# Public Bans On E-cigarettes Are Premature



## Alex (28/7/14)

source:
*Public bans on e-cigarettes are premature*

*By The Denver Post Editorial Board*
Posted: 07/27/2014 05:01:00 PM MDT





This photo-illustration shows a woman smoking an e-cigarette. Several Colorado cities recently applied their public smoking restrictions to e-cigarettes, and others are considering doing the same. (Jim Watson, AFP/Getty Images)
New federal rules around electronic cigarettes that ban sales to minors and require disclosure of ingredients are practical and necessary for the increasingly popular smokeless devices.But local laws banning the use of E-cigarettes in every place where smoking is prohibited, such as restaurants, bars or within 20 feet of entrances, are a premature overreaction. Recently, Lakewood and Fort Collins applied their public smoking restrictions to e-cigarettes. Golden, Louisville, Commerce City and Durango are planning on doing the same.

There is no dispute around the harmful effects of smoking tobacco or the problems associated with secondhand smoke.

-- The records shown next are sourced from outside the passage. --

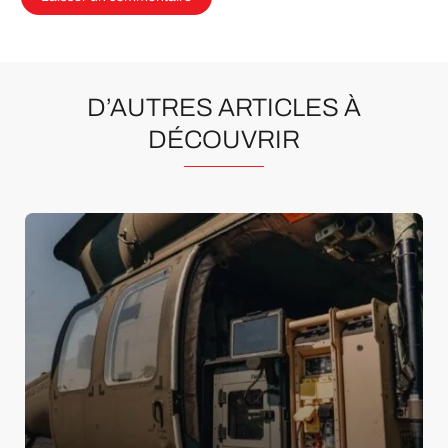
D’AUTRES ARTICLES À
DÉCOUVRIR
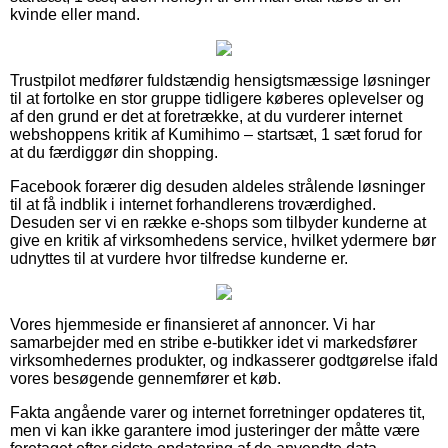
kvinde eller mand.
Trustpilot medfører fuldstændig hensigtsmæssige løsninger
til at fortolke en stor gruppe tidligere køberes oplevelser og
af den grund er det at foretrække, at du vurderer internet
webshoppens kritik af Kumihimo – startsæt, 1 sæt forud for
at du færdiggør din shopping.
Facebook forærer dig desuden aldeles strålende løsninger
til at få indblik i internet forhandlerens troværdighed.
Desuden ser vi en række e-shops som tilbyder kunderne at
give en kritik af virksomhedens service, hvilket ydermere bør
udnyttes til at vurdere hvor tilfredse kunderne er.
Vores hjemmeside er finansieret af annoncer. Vi har
samarbejder med en stribe e-butikker idet vi markedsfører
virksomhedernes produkter, og indkasserer godtgørelse ifald
vores besøgende gennemfører et køb.
Fakta angående varer og internet forretninger opdateres tit,
men vi kan ikke garantere imod justeringer der måtte være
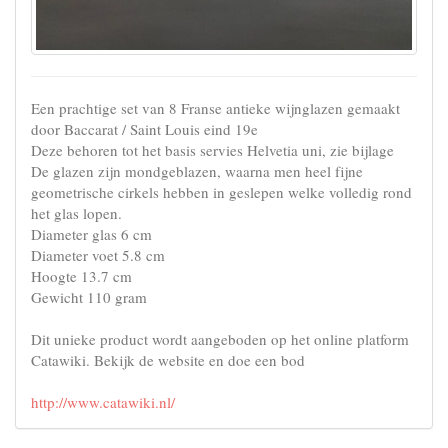
Een prachtige set van 8 Franse antieke wijnglazen gemaakt
door Baccarat / Saint Louis eind 19e
Deze behoren tot het basis servies Helvetia uni, zie bijlage
De glazen zijn mondgeblazen, waarna men heel fijne
geometrische cirkels hebben in geslepen welke volledig rond
het glas lopen.
Diameter glas 6 cm
Diameter voet 5.8 cm
Hoogte 13.7 cm
Gewicht 110 gram
Dit unieke product wordt aangeboden op het online platform
Catawiki. Bekijk de website en doe een bod
http://www.catawiki.nl/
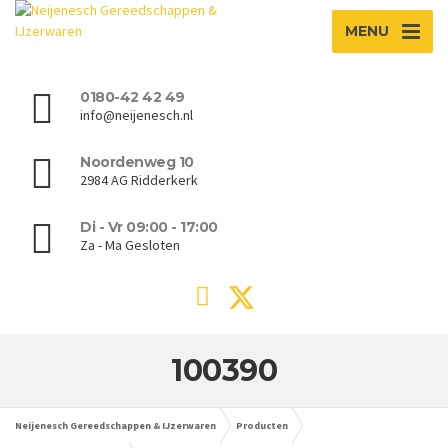
MENU
0180-42 42 49
info@neijenesch.nl
Noordenweg 10
2984 AG Ridderkerk
Di - Vr 09:00 - 17:00
Za - Ma Gesloten
100390
Neijenesch Gereedschappen & IJzerwaren
Producten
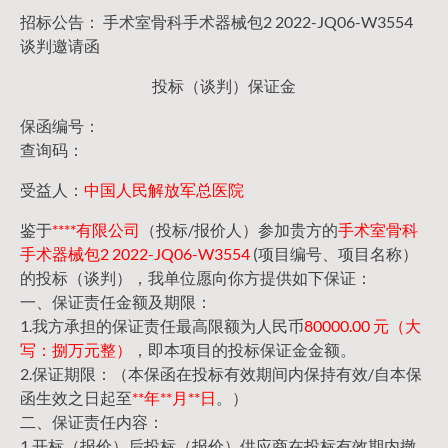
招标公告： 手术室骨科手术器械包2 2022-JQ06-W3554
谈判邀请函
投标（谈判）保证金
保函编号：
查询码：
受益人：
中国人民解放军总医院
鉴于
****有限公司
（投标/报价人）参加贵方的
手术室骨科
手术器械包2 2022-JQ06-W3554
(项目编号、项目名称）
的投标（谈判），我单位愿向你方提供如下保证：
一、保证责任金额及期限：
1.我方承担的保证责任最高限额为人民币
80000.00 元（大
写：捌万元整）
，即本项目的投标保证金金额。
2.保证期限：（本保函在投标有效期间内保持有效/自本保
函生效之日起至
**年**月**日
。）
二、保证责任内容：
1.开标（报价）后投标（报价）供应商在投标有效期内撤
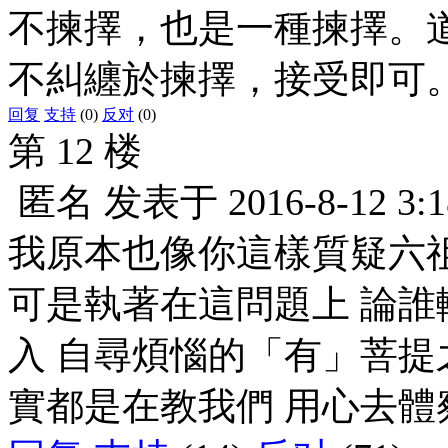
不揀擇，也是一種揀擇。
不糾纏於揀擇，接受即可
回复
支持
(0)
反对
(0)
第 12 楼
匿名
发表于
2016-8-12 3:1
我原本也像你這樣質疑六
可是執著在這問題上 論誰
入 自尋煩惱的「有」菩提
實都是在教我們 用心去體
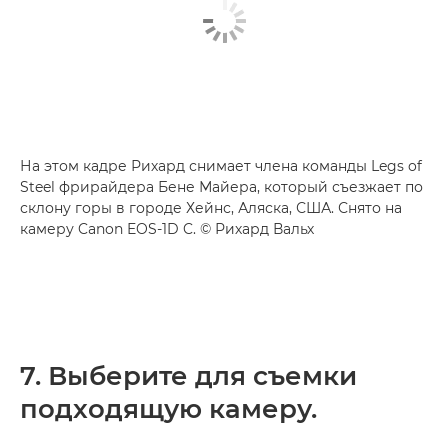
На этом кадре Рихард снимает члена команды Legs of
Steel фрирайдера Бене Майера, который съезжает по
склону горы в городе Хейнс, Аляска, США. Снято на
камеру Canon EOS-1D C. © Рихард Вальх
7. Выберите для съемки
подходящую камеру.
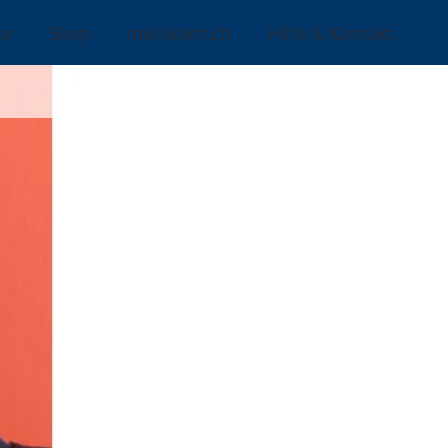
ke
Shop
meinklett.ch
Hilfe & Kontakt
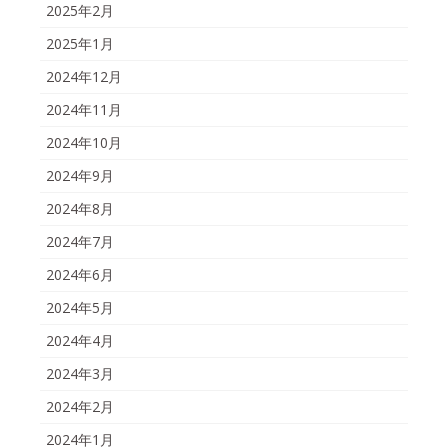
2025年2月
2025年1月
2024年12月
2024年11月
2024年10月
2024年9月
2024年8月
2024年7月
2024年6月
2024年5月
2024年4月
2024年3月
2024年2月
2024年1月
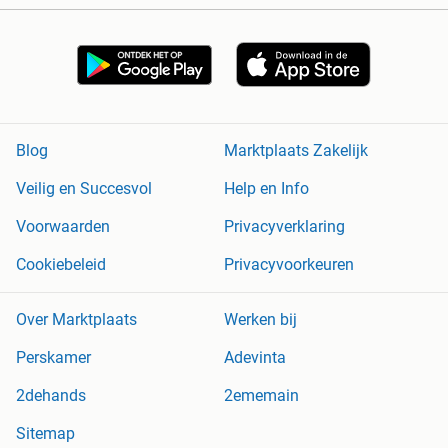
Blog
Marktplaats Zakelijk
Veilig en Succesvol
Help en Info
Voorwaarden
Privacyverklaring
Cookiebeleid
Privacyvoorkeuren
Over Marktplaats
Werken bij
Perskamer
Adevinta
2dehands
2ememain
Sitemap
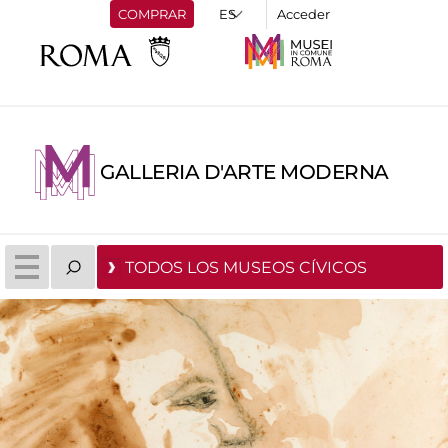
COMPRAR
Acceder
GALLERIA D'ARTE MODERNA
TODOS LOS MUSEOS CÍVICOS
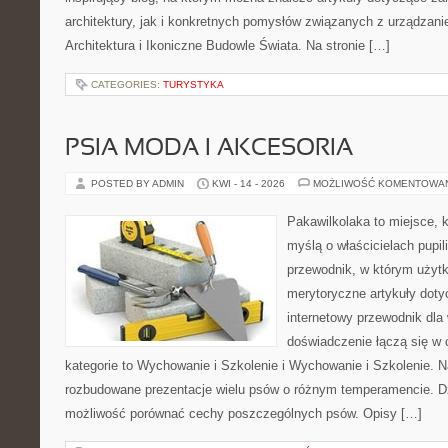
architektury, jak i konkretnych pomysłów związanych z urządza
Architektura i Ikoniczne Budowle Świata. Na stronie […]
CATEGORIES:
TURYSTYKA
PSIA MODA I AKCESORIA
POSTED BY ADMIN
KWI - 14 - 2026
MOŻLIWOŚĆ KOMENTOWA
Pakawilkolaka to miejsce, k
myślą o właścicielach pupi
przewodnik, w którym użytk
merytoryczne artykuły doty
internetowy przewodnik dla 
doświadczenie łączą się w c
kategorie to Wychowanie i Szkolenie i Wychowanie i Szkolenie. 
rozbudowane prezentacje wielu psów o różnym temperamencie. D
możliwość porównać cechy poszczególnych psów. Opisy […]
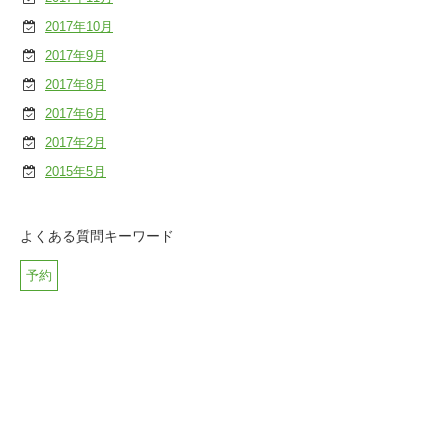
2017年10月
2017年9月
2017年8月
2017年6月
2017年2月
2015年5月
よくある質問キーワード
予約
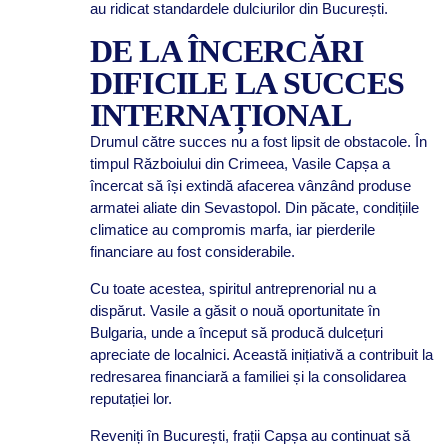
au ridicat standardele dulciurilor din București.
DE LA ÎNCERCĂRI
DIFICILE LA SUCCES
INTERNAȚIONAL
Drumul către succes nu a fost lipsit de obstacole. În
timpul Războiului din Crimeea, Vasile Capșa a
încercat să își extindă afacerea vânzând produse
armatei aliate din Sevastopol. Din păcate, condițiile
climatice au compromis marfa, iar pierderile
financiare au fost considerabile.
Cu toate acestea, spiritul antreprenorial nu a
dispărut. Vasile a găsit o nouă oportunitate în
Bulgaria, unde a început să producă dulcețuri
apreciate de localnici. Această inițiativă a contribuit la
redresarea financiară a familiei și la consolidarea
reputației lor.
Reveniți în București, frații Capșa au continuat să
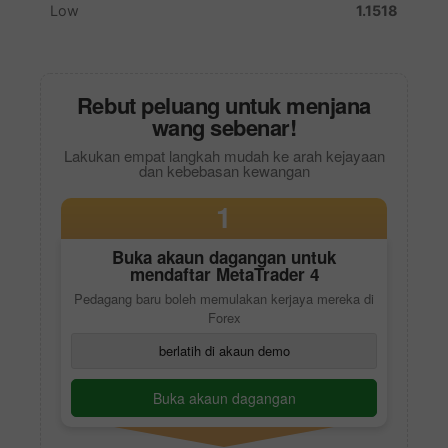
Rebut peluang untuk menjana
wang sebenar!
Lakukan empat langkah mudah ke arah kejayaan
dan kebebasan kewangan
1
Buka akaun dagangan untuk
mendaftar
MetaTrader 4
Pedagang baru boleh memulakan kerjaya mereka di
Forex
berlatih di akaun demo
Buka akaun dagangan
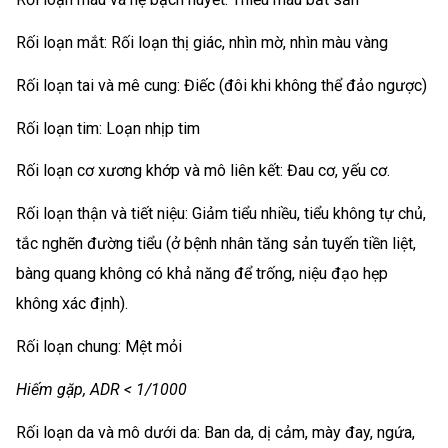
Rối loạn mắt: Rối loạn thị giác, nhìn mờ, nhìn màu vàng
Rối loạn tai và mê cung: Điếc (đôi khi không thể đảo ngược)
Rối loạn tim: Loạn nhịp tim
Rối loạn cơ xương khớp và mô liên kết: Đau cơ, yếu cơ.
Rối loạn thận và tiết niệu: Giảm tiểu nhiều, tiểu không tự chủ,
tắc nghẽn đường tiểu (ở bệnh nhân tăng sản tuyến tiền liệt,
bàng quang không có khả năng để trống, niệu đạo hẹp
không xác định).
Rối loạn chung: Mệt mỏi
Hiếm gặp, ADR < 1/1000
Rối loạn da và mô dưới da: Ban da, dị cảm, mày đay, ngứa,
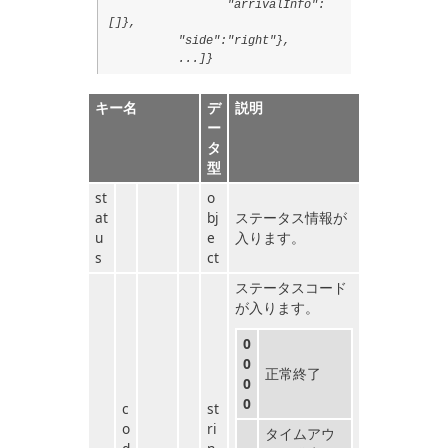
"arrivalInfo":
[]},
"side":"right"},
...]}
キー名
デ
説明
ー
タ
型
st
o
at
bj
ステータス情報が
u
e
入ります。
s
ct
ステータスコード
が入ります。
0
0
正常終了
0
0
c
st
o
ri
タイムアウ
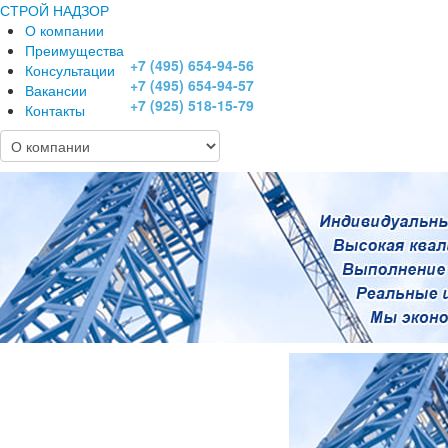
СТРОЙ НАДЗОР
О компании
Преимущества
+7 (495) 654-94-56
Консультации
+7 (495) 654-94-57
Вакансии
+7 (925) 518-15-79
Контакты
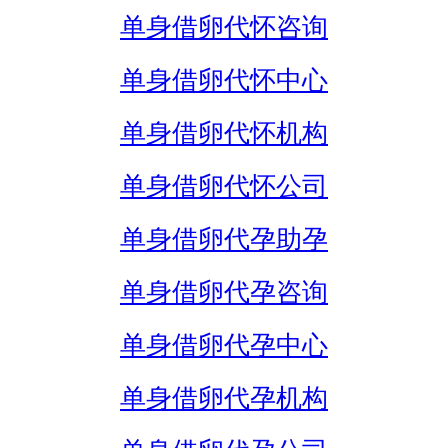
单身借卵代怀咨询
单身借卵代怀中心
单身借卵代怀机构
单身借卵代怀公司
单身借卵代孕助孕
单身借卵代孕咨询
单身借卵代孕中心
单身借卵代孕机构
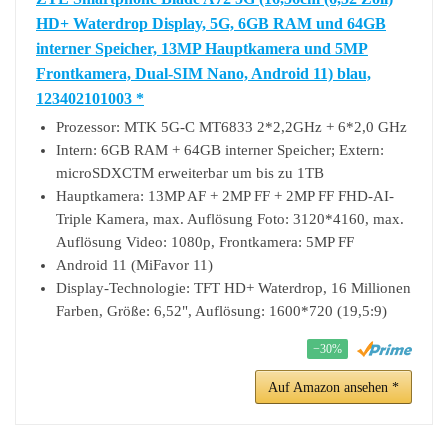
HD+ Waterdrop Display, 5G, 6GB RAM und 64GB
interner Speicher, 13MP Hauptkamera und 5MP
Frontkamera, Dual-SIM Nano, Android 11) blau,
123402101003 *
Prozessor: MTK 5G-C MT6833 2*2,2GHz + 6*2,0 GHz
Intern: 6GB RAM + 64GB interner Speicher; Extern:
microSDXCTM erweiterbar um bis zu 1TB
Hauptkamera: 13MP AF + 2MP FF + 2MP FF FHD-AI-
Triple Kamera, max. Auflösung Foto: 3120*4160, max.
Auflösung Video: 1080p, Frontkamera: 5MP FF
Android 11 (MiFavor 11)
Display-Technologie: TFT HD+ Waterdrop, 16 Millionen
Farben, Größe: 6,52", Auflösung: 1600*720 (19,5:9)
−30%
Auf Amazon ansehen *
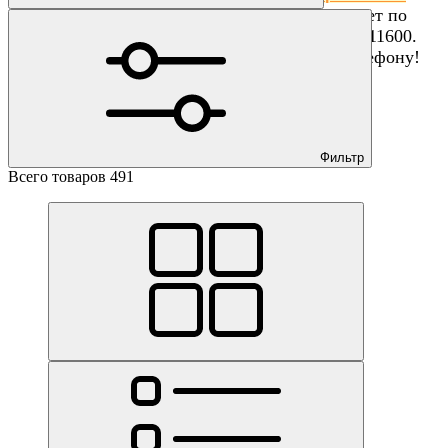
,предварительно согласовав наличие и цвет по
телефону +375(29) 7011600 или +375(44)7011600.
Время работы "Шоурума" уточняйте по телефону!
Фильтр
Всего товаров 491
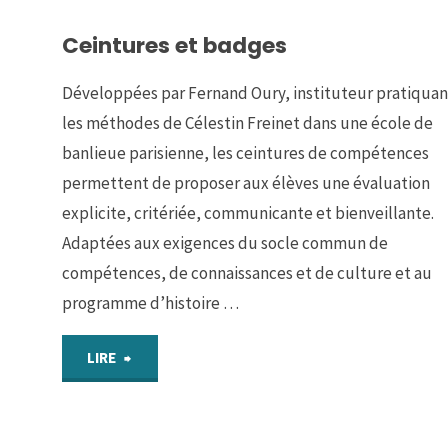
Ceintures et badges
en
ligne"
Développées par Fernand Oury, instituteur pratiquan
les méthodes de Célestin Freinet dans une école de
banlieue parisienne, les ceintures de compétences
permettent de proposer aux élèves une évaluation
explicite, critériée, communicante et bienveillante.
Adaptées aux exigences du socle commun de
compétences, de connaissances et de culture et au
programme d’histoire …
"Ceintures
LIRE
et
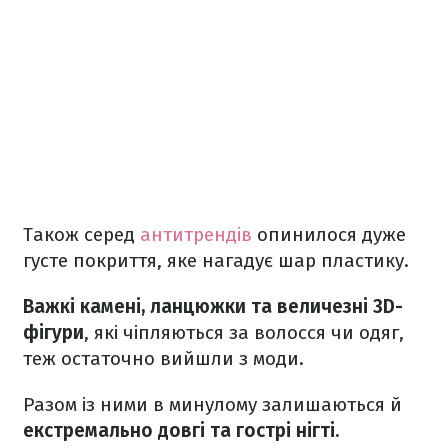
Також серед
антитрендів
опинилося дуже
густе покриття, яке нагадує шар пластику.
Важкі камені, ланцюжки та величезні 3D-
фігури
, які чіпляються за волосся чи одяг,
теж остаточно вийшли з моди.
Разом із ними в минулому залишаються й
екстремально довгі та гострі нігті.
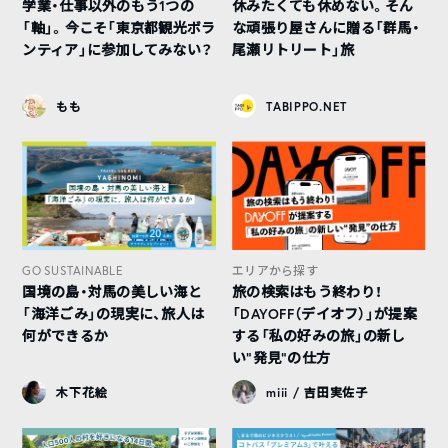
学業・仕事以外のもう1つの
休みたくても休めない。そん
「軸」。今こそ「東京都観光ボラ
な頑張り屋さんに贈る「群馬・
ンティア」に参加してみない？
尾瀬リトリート」旅
もも
TABIPPO.NET
GO SUSTAINABLE
エリアから探す
国境の島・対馬の美しい海と
旅の検索はもう終わり！
「海洋ごみ」の現実に、旅人は
「DAYOFF（デイオフ）」が提案
何ができるか
する「私の好みの旅」の新し
い“発見”の仕方
木下花絵
miii / 吉田実佐子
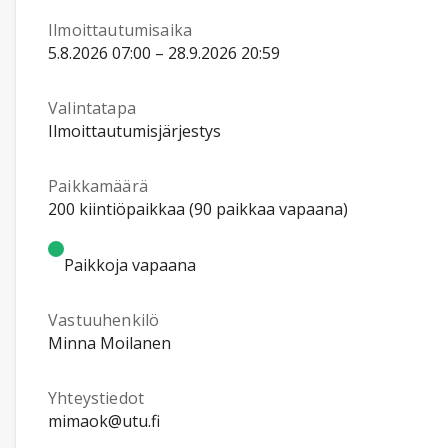
Ilmoittautumisaika
5.8.2026 07:00 – 28.9.2026 20:59
Valintatapa
Ilmoittautumisjärjestys
Paikkamäärä
200 kiintiöpaikkaa (90 paikkaa vapaana)
Paikkoja vapaana
Vastuuhenkilö
Minna Moilanen
Yhteystiedot
mimaok@utu.fi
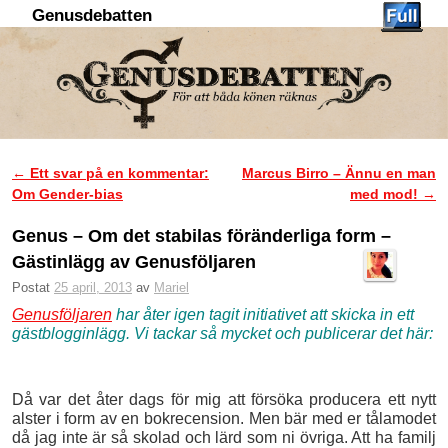
Genusdebatten
Hoppa till huvudinnehåll
Hoppa till sekundärt innehåll
←
Ett svar på en kommentar:
Marcus Birro – Ännu en man
Inläggsnavigering
Om Gender-bias
med mod!
→
Genus – Om det stabilas föränderliga form –
Gästinlägg av Genusföljaren
Postat
25 april, 2013
av
Mariel
Genusföljaren
har åter igen tagit initiativet att skicka in ett
gästblogginlägg. Vi tackar så mycket och publicerar det här:
Då var det åter dags för mig att försöka producera ett nytt
alster i form av en bokrecension. Men bär med er tålamodet
då jag inte är så skolad och lärd som ni övriga. Att ha familj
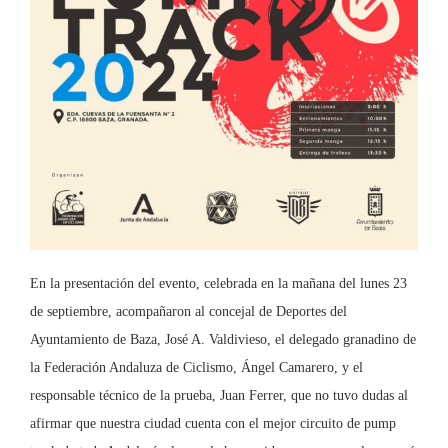
En la presentación del evento, celebrada en la mañana del lunes 23
de septiembre, acompañaron al concejal de Deportes del
Ayuntamiento de Baza, José A. Valdivieso, el delegado granadino de
la Federación Andaluza de Ciclismo, Ángel Camarero, y el
responsable técnico de la prueba, Juan Ferrer, que no tuvo dudas al
afirmar que nuestra ciudad cuenta con el mejor circuito de pump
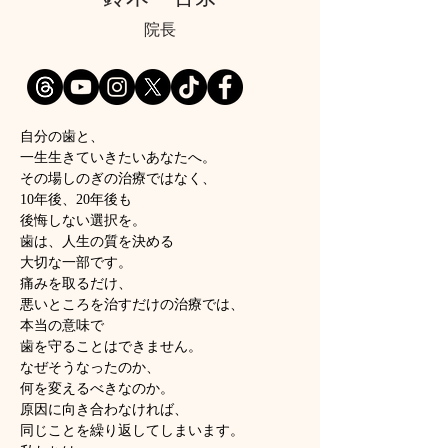
​院長
自分の歯と、
一生生きていきたいあなたへ。
その場しのぎの治療ではなく、
10年後、20年後も
後悔しない選択を。
歯は、人生の質を決める
大切な一部です。
痛みを取るだけ、
悪いところを治すだけの治療では、
本当の意味で
歯を守ることはできません。
なぜそうなったのか、
何を変えるべきなのか。
原因に向き合わなければ、
同じことを繰り返してしまいます。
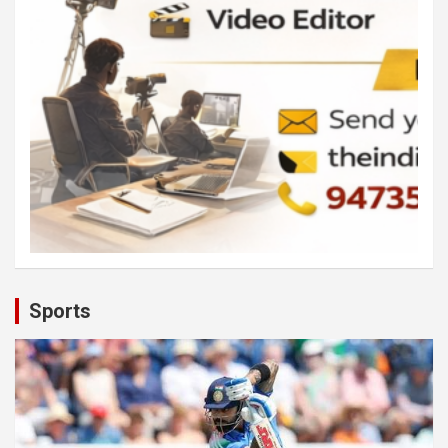
Sports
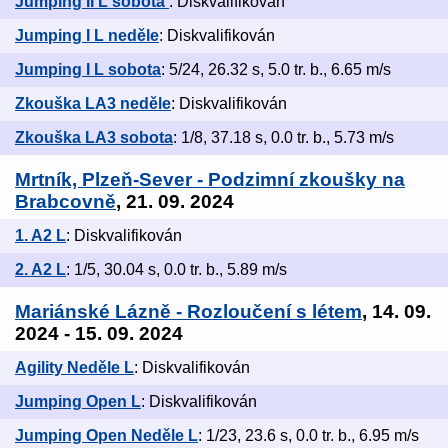
Jumping II L sobota
: Diskvalifikován
Jumping I L neděle
: Diskvalifikován
Jumping I L sobota
: 5/24, 26.32 s, 5.0 tr. b., 6.65 m/s
Zkouška LA3 neděle
: Diskvalifikován
Zkouška LA3 sobota
: 1/8, 37.18 s, 0.0 tr. b., 5.73 m/s
Mrtník, Plzeň-Sever - Podzimní zkoušky na
Brabcovně
, 21. 09. 2024
1. A2 L
: Diskvalifikován
2. A2 L
: 1/5, 30.04 s, 0.0 tr. b., 5.89 m/s
Mariánské Lázně - Rozloučení s létem
, 14. 09.
2024 - 15. 09. 2024
Agility Neděle L
: Diskvalifikován
Jumping Open L
: Diskvalifikován
Jumping Open Neděle L
: 1/23, 23.6 s, 0.0 tr. b., 6.95 m/s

Battery-powered e-cigarettes that turn liquid nicotine into vapor emit no smoke. Research has yet to conclude secondhand inhalation from vape equipment has ill effects that should be the basis of public vaping bans.
A  German study that looked at whether e-cigarettes cause "passive vaping" found virtually no quantifiable levels of the 20 volatile organic compounds present in cigarette smoke.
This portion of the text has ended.